Is April the cruelest month?

Is April the cruelest month?
Dian Cohen (Photo : Courtesy)

By Dian Cohen

T. S. Eliot was writing his 64-page poem called The Waste Land exactly 100 years ago. It’s about depression and elation and how April is the cruelest month because the life and colour of spring so often gives way to a sudden return of cold and snow and dashes our hopes that things are getting better.
Metaphor for today? We’ll know more as the future unfolds. Right now, lots of ups and a few downs. The Quebec Budget is a case in point – no tax increases or spending cutbacks until the province has reached pre-pandemic employment levels; the provincial economy is slated to grow by more than 4 per cent for the next two years; and the budget won’t be balanced until we’re all five years older. Federal Minister Chrystia Freeland will present the federal budget two weeks from now.
On the jobs front in both Canada and the United States, things are getting better.
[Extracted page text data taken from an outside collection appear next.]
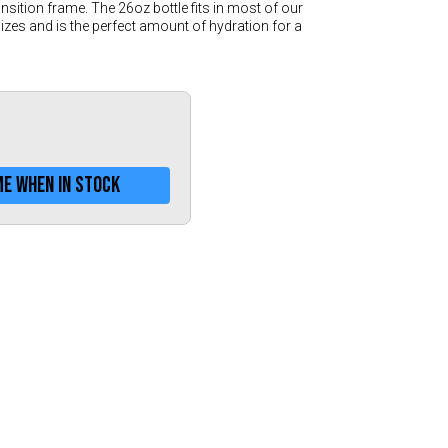
Greece (€)
sition frame. The 26oz bottle fits in most of our
es and is the perfect amount of hydration for a
Hungary (€)
Ireland (€)
Italy (€)
Latvia (€)
Lithuania (€)
me when in stock
Luxembourg (€)
Malta (€)
Poland (€)
Portugal (€)
Romania (€)
Slovakia (€)
Slovenia (€)
Spain (€)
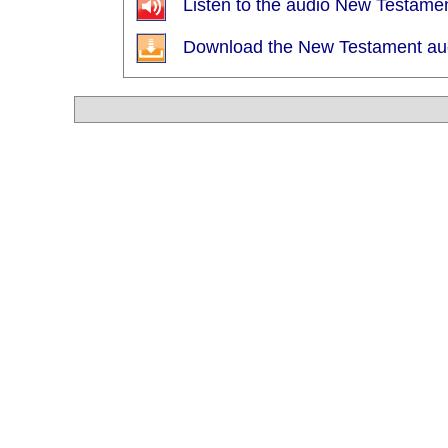
Listen to the audio New Testamen
Download the New Testament audi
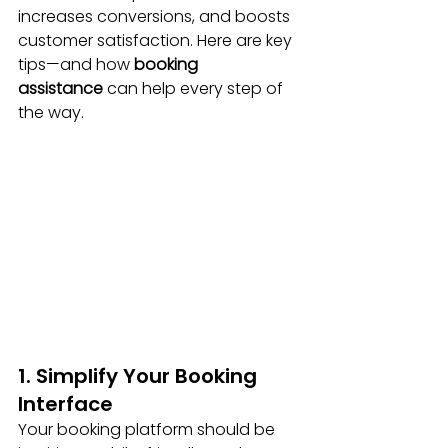
increases conversions, and boosts 
customer satisfaction. Here are key 
tips—and how 
booking 
assistance
 can help every step of 
the way.
1. Simplify Your Booking 
Interface
Your booking platform should be 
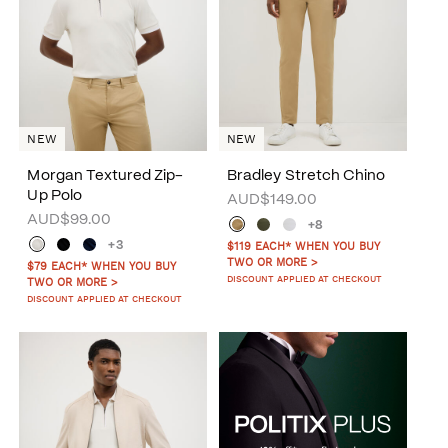
NEW
NEW
Morgan Textured Zip-
Bradley Stretch Chino
Up Polo
AUD$149.00
AUD$99.00
+8
+3
$119 EACH* WHEN YOU BUY
TWO OR MORE >
$79 EACH* WHEN YOU BUY
DISCOUNT APPLIED AT CHECKOUT
TWO OR MORE >
DISCOUNT APPLIED AT CHECKOUT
Canada’s economy added 259,000 jobs in February, whipping past expectations to pull the country closer to pre-pandemic employment levels, with young women staring at the longest road to recovery. How many more jobs were added last month will be released next week. In the US, close to a million jobs were added last month, some 40 per cent more than anticipated. One year into the pandemic, Canada’s job market is 600,000 jobs short of where it was in February of last year — 3.1 per cent below pre-pandemic levels. For young women, the shortfall is almost 200,000 jobs, off 14.1 per cent from pre-pandemic levels. Many are calling this a “shecession” and are hoping Minister Freeland will address the issue on April 19. The participation rate — the share of the working-age population that is working or looking for work — is still lagging – now only 64.3 per cent — one trick will be creating the environment to welcome back those who have dropped out.
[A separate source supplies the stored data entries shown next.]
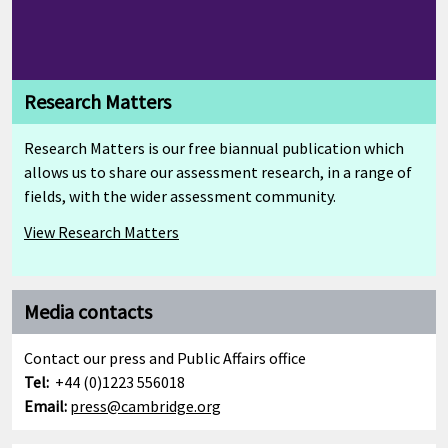
Research Matters
Research Matters is our free biannual publication which
allows us to share our assessment research, in a range of
fields, with the wider assessment community.
View Research Matters
Media contacts
Contact our press and Public Affairs office
Tel:
+44 (0)1223 556018
Email:
press@cambridge.org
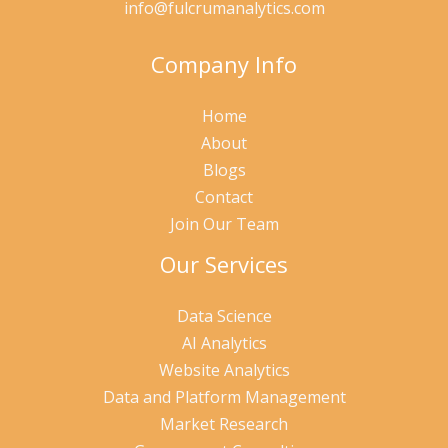
info@fulcrumanalytics.com
Company Info
Home
About
Blogs
Contact
Join Our Team
Our Services
Data Science
AI Analytics
Website Analytics
Data and Platform Management
Market Research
The good news is that almost all the job increases were among low-wage and part-time workers in areas like retail and accommodation. If retail and education can continue to reopen along with leisure and hospitality, construction and manufacturing will ramp up as best they can to meet increasing demand.
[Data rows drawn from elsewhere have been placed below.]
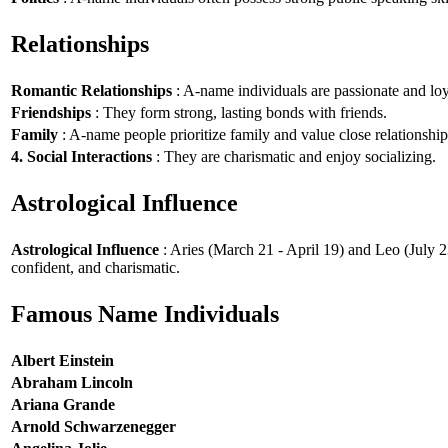
Relationships
Romantic Relationships
: A-name individuals are passionate and loy
Friendships
: They form strong, lasting bonds with friends.
Family
: A-name people prioritize family and value close relationship
4. Social Interactions
: They are charismatic and enjoy socializing.
Astrological Influence
Astrological Influence
: Aries (March 21 - April 19) and Leo (July 2
confident, and charismatic.
Famous Name Individuals
Albert Einstein
Abraham Lincoln
Ariana Grande
Arnold Schwarzenegger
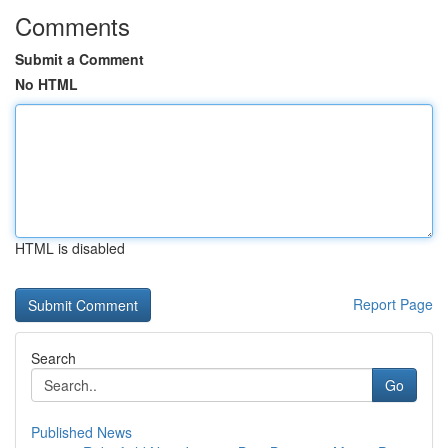
Comments
Submit a Comment
No HTML
HTML is disabled
Report Page
Search
Go
Published News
Of course, we’ve all seen the headlines about the glitches in the supply of parts and pieces for everything from cars to bikes to strollers to furniture and houses to anything else that requires manufacturing. Factory closings because of COVID no longer make headlines but are still happening. The monstrous container ship stuck in the Suez Canal can be blamed for holding up the cargo of hundreds of other massive ships; and according to the World Shipping Council, weather has tossed tens of thousands of containers into the ocean this past year, containers full of vacuum cleaners, batteries, Kate Spade accessories, children’s clothing, shrimp, microchips, to name a few.
T.S. Eliot’s classic poem resonates for many people. McKinsey and Company writes in a recent article, “The fall in COVID-19 cases across much of the world over the past ten weeks signals a new dawn in the fight against the disease. Vaccines are proving effective and rapidly scaling, bending the curve in many geographies. This is a fragile dawn, however, with transmission and deaths still high, unequal access to vaccines, and variants of concern threatening to undo progress to date.”
And New York Times columnists Remy Tumin and Sarah Hughes ask, “Do you often ask yourself, what time is it? What day is it? Why am I standing in front of the refrigerator staring at an old clove of garlic? You’re not alone. A year of uncertainty and loss has left many people in kind of a fog… the pandemic’s longevity had contributed to the sense that time is moving differently and has dulled our ability to form meaningful new memories. Resilience seems in short supply…”
That sometimes describes me. But then I can go out and enjoy a walk in the restorative spring sun…
Dian Cohen is an economist and a founding organizer of the Massawippi Valley Health Centre.